Das hier vorliegende Verfahren und die Bewertung der Gutachten ist unzweifelhaft politisch gesteuert…

Genau das ist der Fall und seit Jahren auch über die Medien nachvollziehbar. Das Wirtschaftsdezernat betonte immer wieder, Wiesbaden als “Oberzentrum” brauche auch einen Mega-Möbelmarkt (jenseits der 40.000 qm Fläche). Im Gewerbegebiet Petersweg-Ost konnte man ihn nicht durchsetzen und in Konkurrenz zu dem kürzlich in Mainz-Hechtsheim eröffneten “Möbel-Martin” möchte man erklärtermaßen Kaufkraft aus dem Umland abziehen. Wenn auch an ungünstigster Stelle. Man unterstützt einen reinen Verdrängungswettbewerb der Möbelgiganten, der in 10 – 20 Jahren irgendetwas hinterläßt auf dann 70.000 qm Fläche, aber ob das dann noch ein Möbelmarkt sein wird?

Das Äppelallee-Center, die 2009/2010 umgebaute ursprüngliche “Wertkauffläche” wuchs weniger im Volumen, aber in der Ausnutzung der Fläche. Die 26 neuen kleinen Märkte und Läden rings um Media-Markt und REAL umfassen gerade mal 2.600 qm, XXXL stockt um das Zehnfache auf.

Die Pläne für das Mann-Mobilia-Gelände an der Äppelallee. Grafik: VRM / Bartsch

Die Pläne für das Mann-Mobilia-Gelände an der Äppelallee. Grafik: VRM / Bartsch

Skizze Bestand- und Neubau XXXL

Der durch den XXXL-Markt ausgelöste Zusatz- und Querverkehr wird die Konflikte weiter verschärfen, sämtliche durch Heinz  + Feier unterstellten Ausbauten (neue Zufahrt A 643/Rampe Äppelallee) werden, wenn überhaupt, erst in Jahren realisiert sein; der Ausbau der Knotenpunkte Äppelallee/Friedrich-Bergius-Straße/Hagenauer Straße durch die Stadt ist ungewiss. Nicht einmal die Kostenfrage für den Kreisel ist abschließend geklärt, alles ist höchst unverbindlich geregelt und unbestimmt. Sicher ist nur eins: Es gibt Chaos und deutliche Verkehrszuwächse, die natürlich auch weiter und tiefer in die Wohngebiete ausstrahlen.

Schon die beiden Baumärkte OBI und Hornbach, die um 2002 auf nebulöser bebauungsplanerischer Grundlage zustande kam, waren politisch motiviert und gewollt. Auch dies hinterfragen wir in unseren Anträgen, jedoch sind diese Märkte längst gebaut.

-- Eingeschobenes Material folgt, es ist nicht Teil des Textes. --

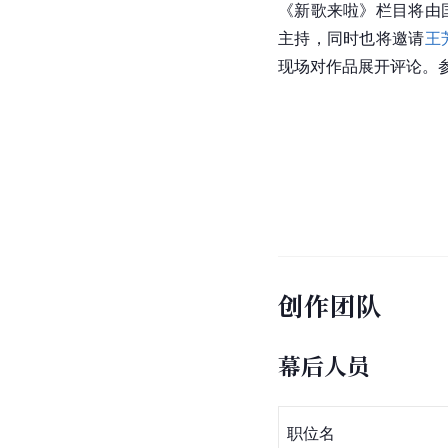
《新歌来啦》栏目将由
主持，同时也将邀请
王
现场对作品展开评论。
创作团队
幕后人员
职位名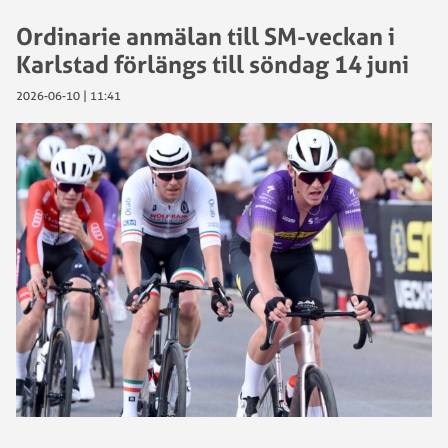
Ordinarie anmälan till SM-veckan i
Karlstad förlängs till söndag 14 juni
2026-06-10 | 11:41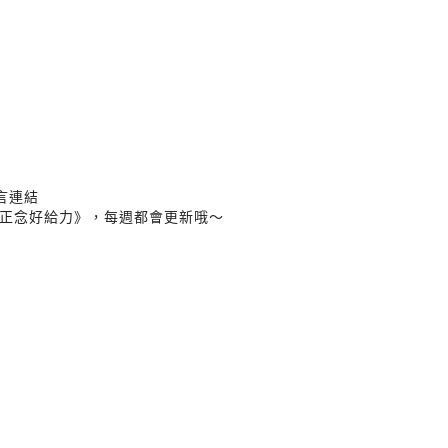
言連結
正念好給力》，每週都會更新哦～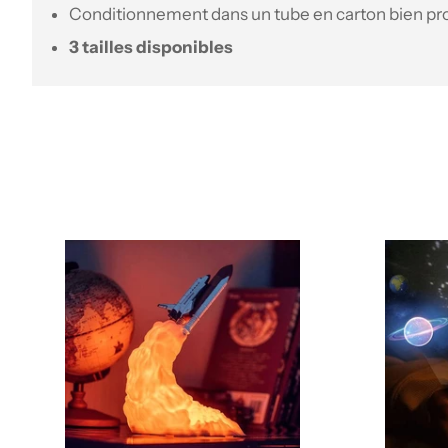
Conditionnement dans un tube en carton bien pr
3 tailles disponibles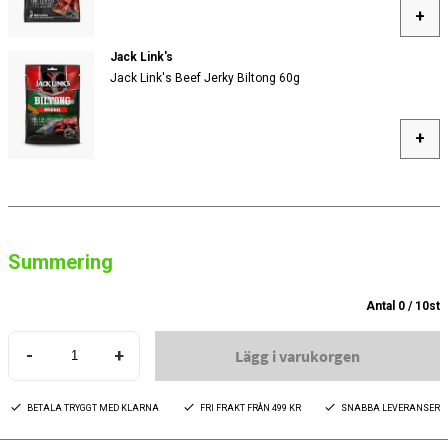
+
Jack Link's
Jack Link's Beef Jerky Biltong 60g
+
Summering
Antal
0
/
10
st
-
+
Lägg i varukorgen
BETALA TRYGGT MED KLARNA
FRI FRAKT FRÅN 499 KR
SNABBA LEVERANSER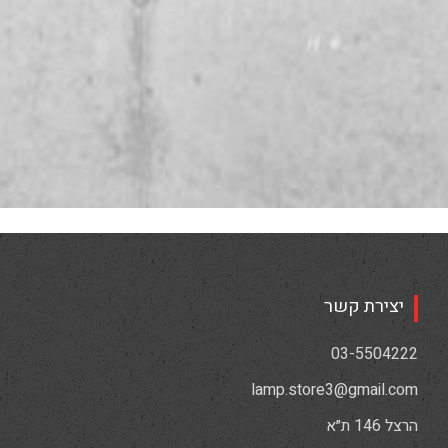
יצירת קשר
03-5504222
lamp.store3@gmail.com
הרצל 146 ת״א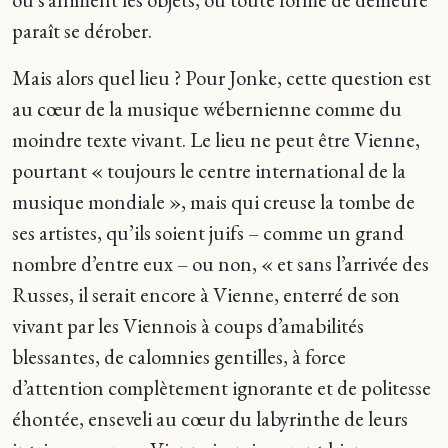
paraît se dérober.
Mais alors quel lieu ? Pour Jonke, cette question est
au cœur de la musique wébernienne comme du
moindre texte vivant. Le lieu ne peut être Vienne,
pourtant « toujours le centre international de la
musique mondiale », mais qui creuse la tombe de
ses artistes, qu’ils soient juifs – comme un grand
nombre d’entre eux – ou non, « et sans l’arrivée des
Russes, il serait encore à Vienne, enterré de son
vivant par les Viennois à coups d’amabilités
blessantes, de calomnies gentilles, à force
d’attention complètement ignorante et de politesse
éhontée, enseveli au cœur du labyrinthe de leurs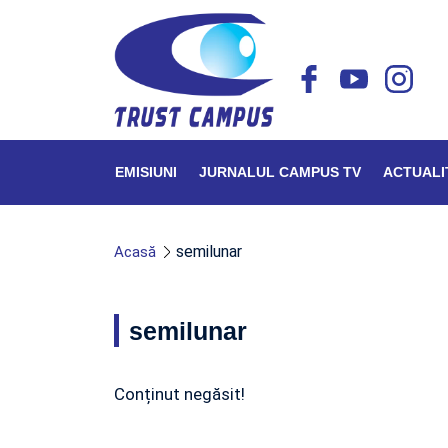
EMISIUNI
JURNALUL CAMPUS TV
ACTUALI
semilunar
Acasă
semilunar
Conținut negăsit!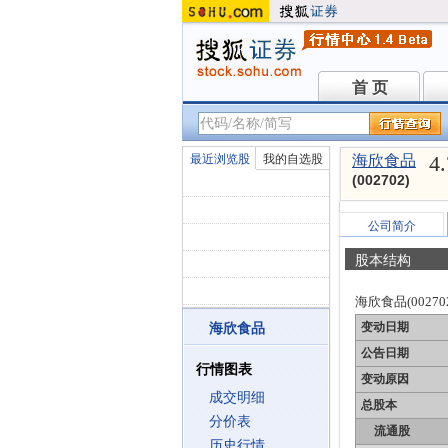
首 页
首 页
4
最近浏览股
我的自选股
海欣食品
(002702)
公司简介
股本结构
海欣食品(00270
变动日期
海欣食品
公告日期
行情图表
变动原因
成交明细
总股本
分价表
流通股
历史行情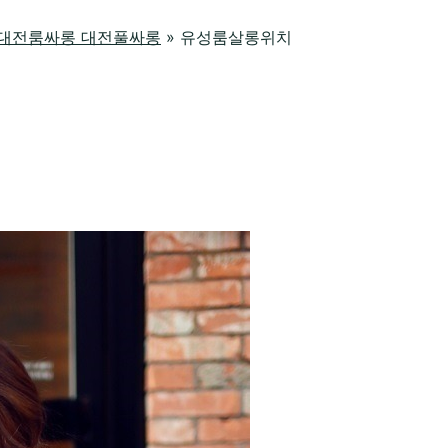
래방 대전룸싸롱 대전풀싸롱
»
유성룸살롱위치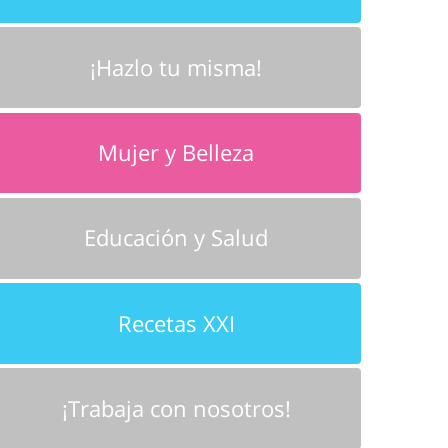
¡Hazlo tu misma!
Mujer y Belleza
Educación y Salud
Recetas XXI
¡Trabaja con nosotros!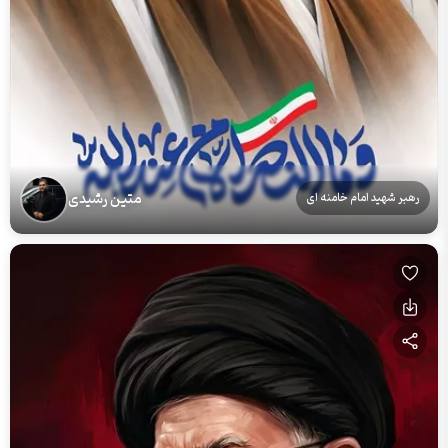
متین رشیدی
رهبر شهید امام خامنه ای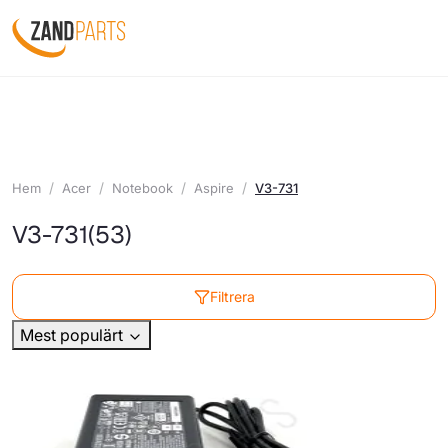
Hem
Acer
Notebook
Aspire
V3-731
V3-731
(53)
Filtrera
Mest populärt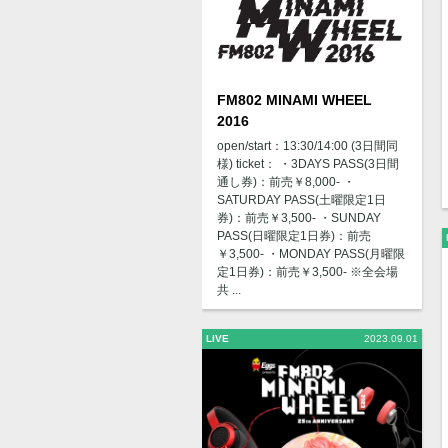
FM802 MINAMI WHEEL
2016
open/start：13:30/14:00 (3日間同
様) ticket： ・3DAYS PASS(3日間
通し券)：前売￥8,000- ・
SATURDAY PASS(土曜限定1日
券)：前売￥3,500- ・SUNDAY
PASS(日曜限定1日券)：前売
￥3,500- ・MONDAY PASS(月曜限
定1日券)：前売￥3,500- ※全会場
共 ...
LIVE
2023.09.01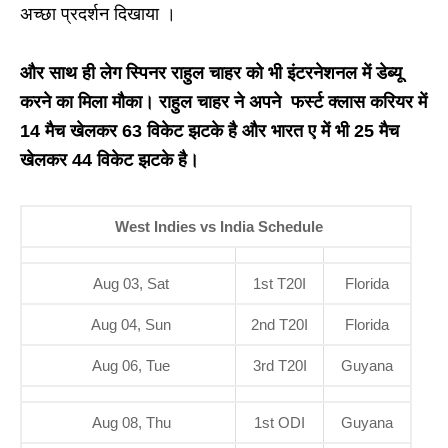
अच्छा प्रदर्शन दिखाया ।
और साथ ही लेग स्पिनर राहुल चाहर को भी इंटरनेशनल में डेब्यू
करने का मिला मौका। राहुल चाहर ने अपने फर्स्ट क्लास करियर में
14 मैच खेलकर 63 विकेट झटके है और भारत ए में भी 25 मैच
खेलकर 44 विकेट झटके है।
West Indies vs India Schedule
Aug 03, Sat
1st T20I
Florida
Aug 04, Sun
2nd T20I
Florida
Aug 06, Tue
3rd T20I
Guyana
Aug 08, Thu
1st ODI
Guyana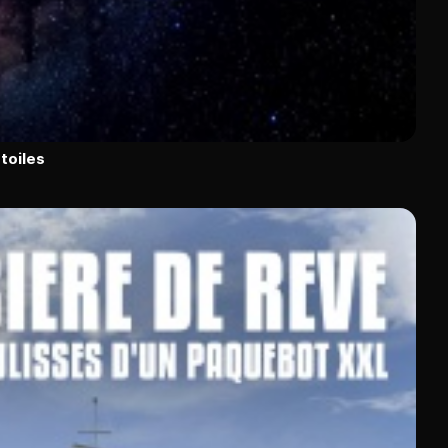
toiles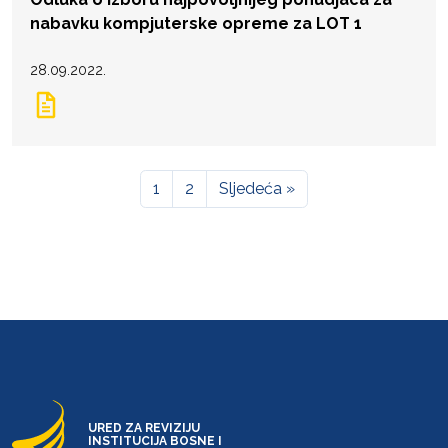
nabavku kompjuterske opreme za LOT 1
28.09.2022.
1
2
Sljedeća »
URED ZA REVIZIJU
INSTITUCIJA BOSNE I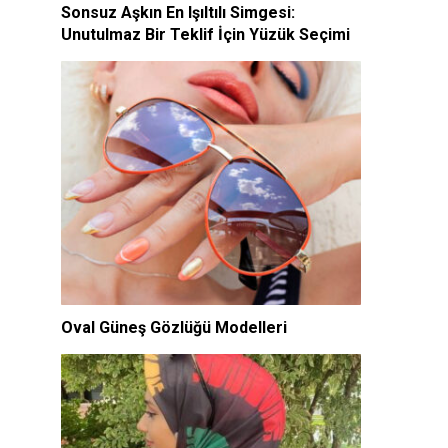
Sonsuz Aşkın En Işıltılı Simgesi:
Unutulmaz Bir Teklif İçin Yüzük Seçimi
Oval Güneş Gözlüğü Modelleri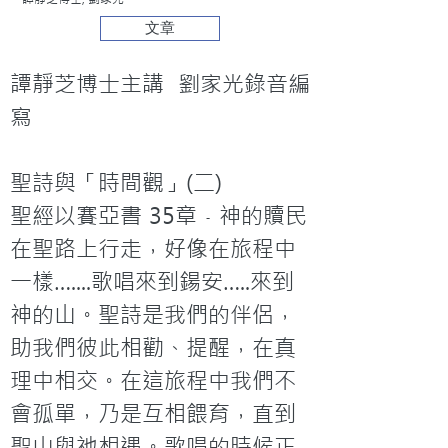
文章
譚靜芝博士主講
 劉家光錄音編
寫
聖詩與「時間觀」(二)
聖經以賽亞書 35章﹣神的贖民
在聖路上行走，好像在旅程中
一樣…....歌唱來到鍚安…..來到
神的山。聖詩是我們的伴侶，
助我們彼此相勸、提醒，在真
理中相交。在這旅程中我們不
會孤單，乃是互相餵育，直到
聖山與祂相遇。歌唱的時候正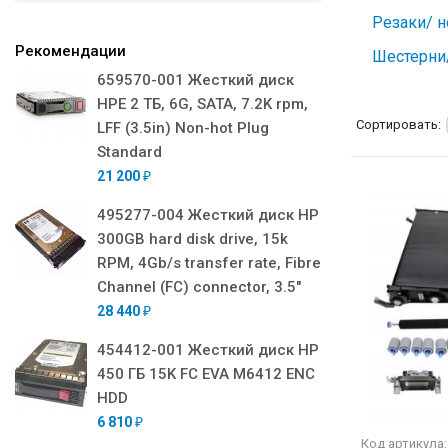
Резаки/ 
Рекомендации
Шестерни
659570-001 Жесткий диск
HPE 2 ТБ, 6G, SATA, 7.2K rpm,
Сортировать:
LFF (3.5in) Non-hot Plug
Standard
21 200
₽
495277-004 Жесткий диск HP
300GB hard disk drive, 15k
RPM, 4Gb/s transfer rate, Fibre
Channel (FC) connector, 3.5"
28 440
₽
454412-001 Жесткий диск HP
450 ГБ 15K FC EVA M6412 ENC
HDD
6 810
₽
Код артикула: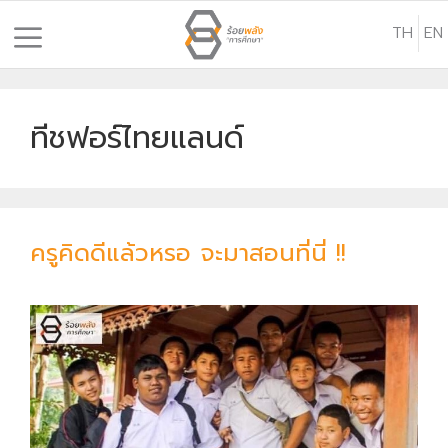
S
TH
EN
k
i
p
t
ทีชฟอร์ไทยแลนด์
o
c
o
n
ครูคิดดีแล้วหรอ จะมาสอนที่นี่ !!
t
e
n
t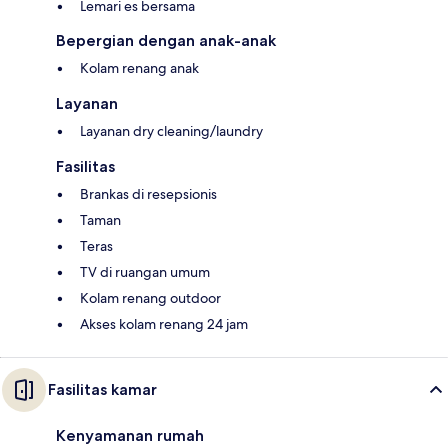
Lemari es bersama
Bepergian dengan anak-anak
Kolam renang anak
Layanan
Layanan dry cleaning/laundry
Fasilitas
Brankas di resepsionis
Taman
Teras
TV di ruangan umum
Kolam renang outdoor
Akses kolam renang 24 jam
Fasilitas kamar
Kenyamanan rumah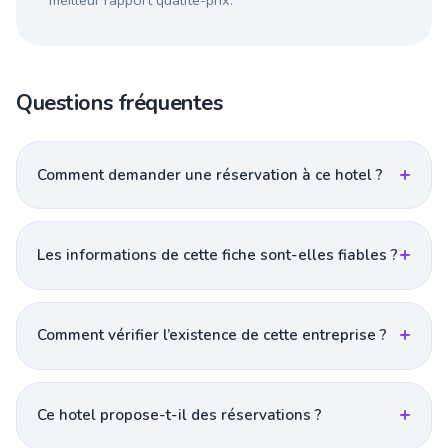
meilleur rapport qualité-prix.
Questions fréquentes
Comment demander une réservation à ce hotel ?
Les informations de cette fiche sont-elles fiables ?
Comment vérifier l’existence de cette entreprise ?
Ce hotel propose-t-il des réservations ?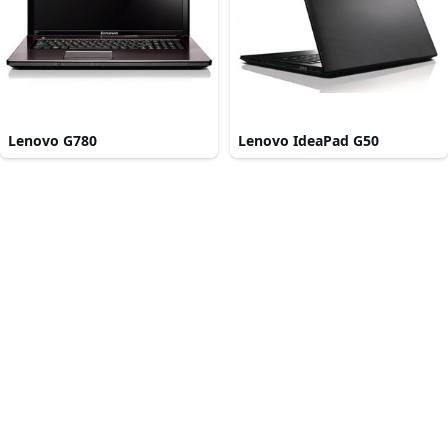
Lenovo G780
Lenovo IdeaPad G50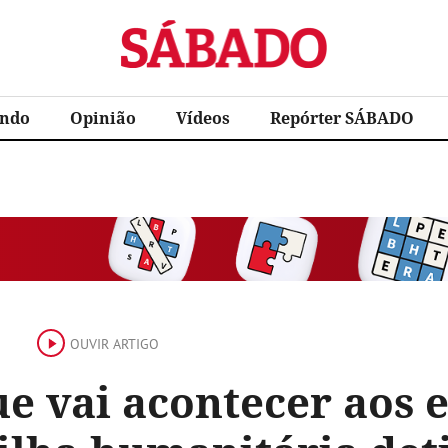
Sábado
ndo
Opinião
Vídeos
Repórter SÁBADO
OUVIR ARTIGO
ue vai acontecer aos 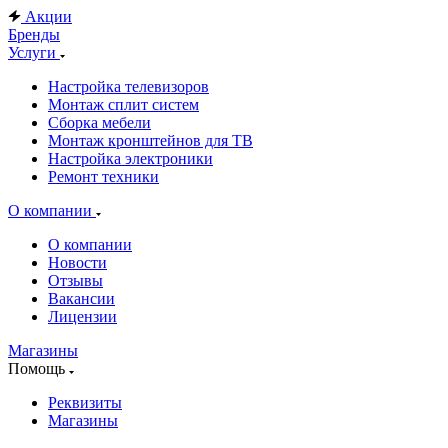
Акции
Бренды
Услуги
Настройка телевизоров
Монтаж сплит систем
Сборка мебели
Монтаж кронштейнов для ТВ
Настройка электроники
Ремонт техники
О компании
О компании
Новости
Отзывы
Вакансии
Лицензии
Магазины
Помощь
Реквизиты
Магазины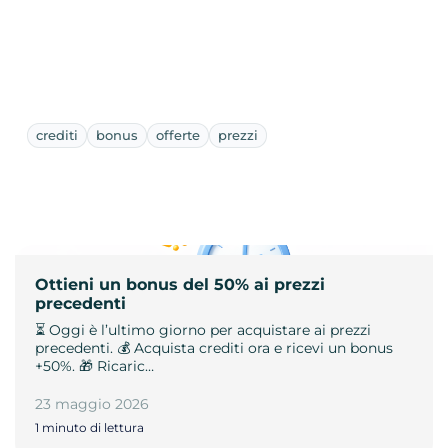
crediti
bonus
offerte
prezzi
Ottieni un bonus del 50% ai prezzi
precedenti
⏳ Oggi è l’ultimo giorno per acquistare ai prezzi
precedenti. 💰 Acquista crediti ora e ricevi un bonus
+50%. 🎁 Ricaric…
23 maggio 2026
1 minuto di lettura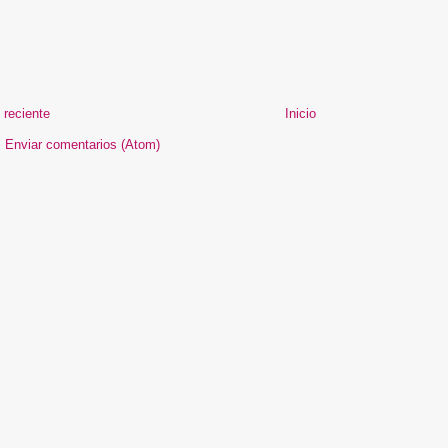
 reciente
Inicio
:
Enviar comentarios (Atom)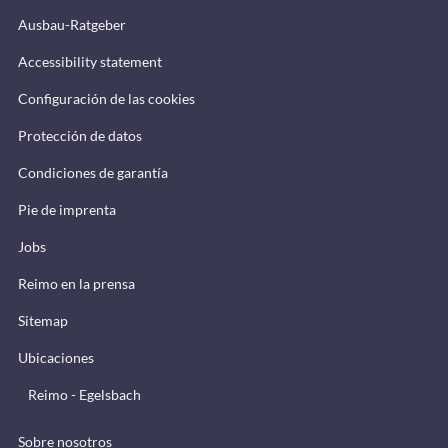
Ausbau-Ratgeber
Accessibility statement
Configuración de las cookies
Protección de datos
Condiciones de garantía
Pie de imprenta
Jobs
Reimo en la prensa
Sitemap
Ubicaciones
Reimo - Egelsbach
Sobre nosotros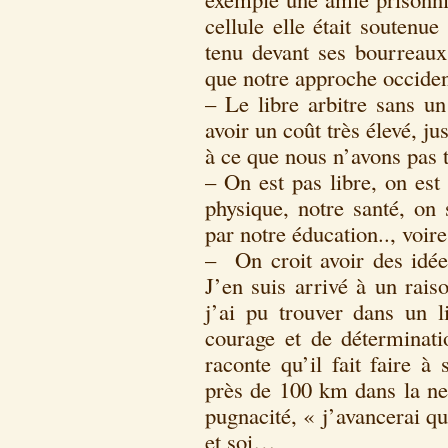
cellule elle était soutenue
tenu devant ses bourreaux 
que notre approche occid
– Le libre arbitre sans u
avoir un coût très élevé, jus
à ce que nous n’avons pas t
– On est pas libre, on es
physique, notre santé, on 
par notre éducation.., voire
– On croit avoir des idées
J’en suis arrivé à un rai
j’ai pu trouver dans un 
courage et de déterminat
raconte qu’il fait faire à
près de 100 km dans la nei
pugnacité, « j’avancerai q
et soi…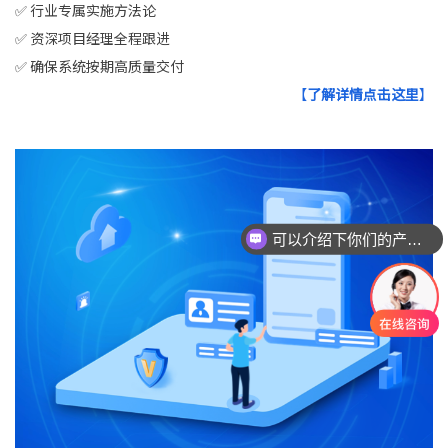
✅ 行业专属实施方法论
✅ 资深项目经理全程跟进
✅ 确保系统按期高质量交付
【
了解详情点击这里
】
可以介绍下你们的产品么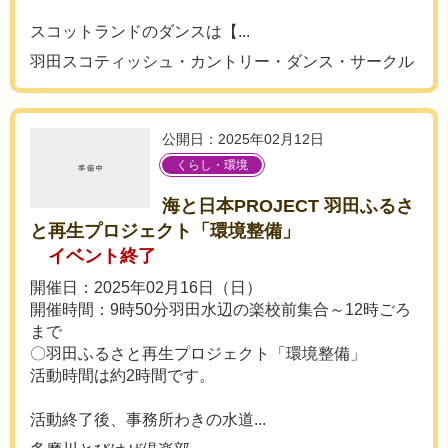
スコットランドのダンスは【...
羽田スコティッシュ・カントリー・ダンス・サークル
公開日：2025年02月12日
くらし・環境
海と日本PROJECT 羽田ふるさ
と再生プロジェクト「環境整備」
イベント終了
開催日：2025年02月16日（日）
開催時間：9時50分羽田水辺の楽校前集合～12時ごろ
まで
〇羽田ふるさと再生プロジェクト「環境整備」
活動時間は約2時間です。
活動終了後、事務所わきの水道...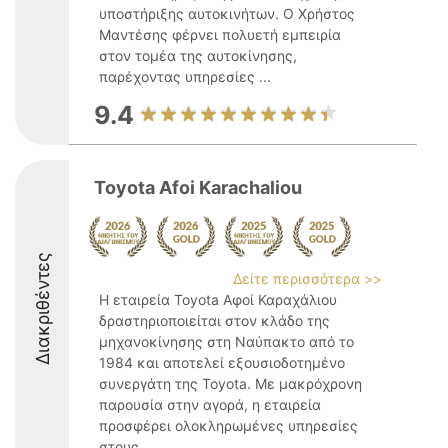
υποστήριξης αυτοκινήτων. Ο Χρήστος
Μαντέσης φέρνει πολυετή εμπειρία
στον τομέα της αυτοκίνησης,
παρέχοντας υπηρεσίες ...
9.4
Toyota Afoi Karachaliou
Διακριθέντες
Δείτε περισσότερα >>
Η εταιρεία Toyota Αφοί Καραχάλιου
δραστηριοποιείται στον κλάδο της
μηχανοκίνησης στη Ναύπακτο από το
1984 και αποτελεί εξουσιοδοτημένο
συνεργάτη της Toyota. Με μακρόχρονη
παρουσία στην αγορά, η εταιρεία
προσφέρει ολοκληρωμένες υπηρεσίες
στους ...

Ziel muss sein, die schon jetzt grenzüberschreitende Lärm- und Schadstoffbelastung für die Wohngebiete in erträgliche Bahnen zu leiten. Und das schafft man sicher nicht durch neue Märkte mit bis zu 25.000 Quadratmetern zusätzlicher Fläche.

Wir sind sehr daran interessiert und bemüht, den Dialog mit der Stadt fortzusetzen. Doch immer noch nicht konnten wir eigene Vorschläge wirklich einbringen und diskutieren. Der im Juni 2011 gefasste Beschluss der Stadtverordnetenversammlung verspricht einen Dialog über “Weniger Verkehr und Lärm in Biebrich und Schierstein” und wird durch eine solche, aus unserer Wahrnehmung klar widerrechtliche Baugenehmigung, konterkariert.

Wir werden auf der nächsten Bürgerversammlung am 28. Januar sicher Auszüge aus den Gutachten vorstellen und alle Interessierten auf den neusten Stand bringen.

Wir wünschen Ihnen und uns ein Gutes Neues Jahr!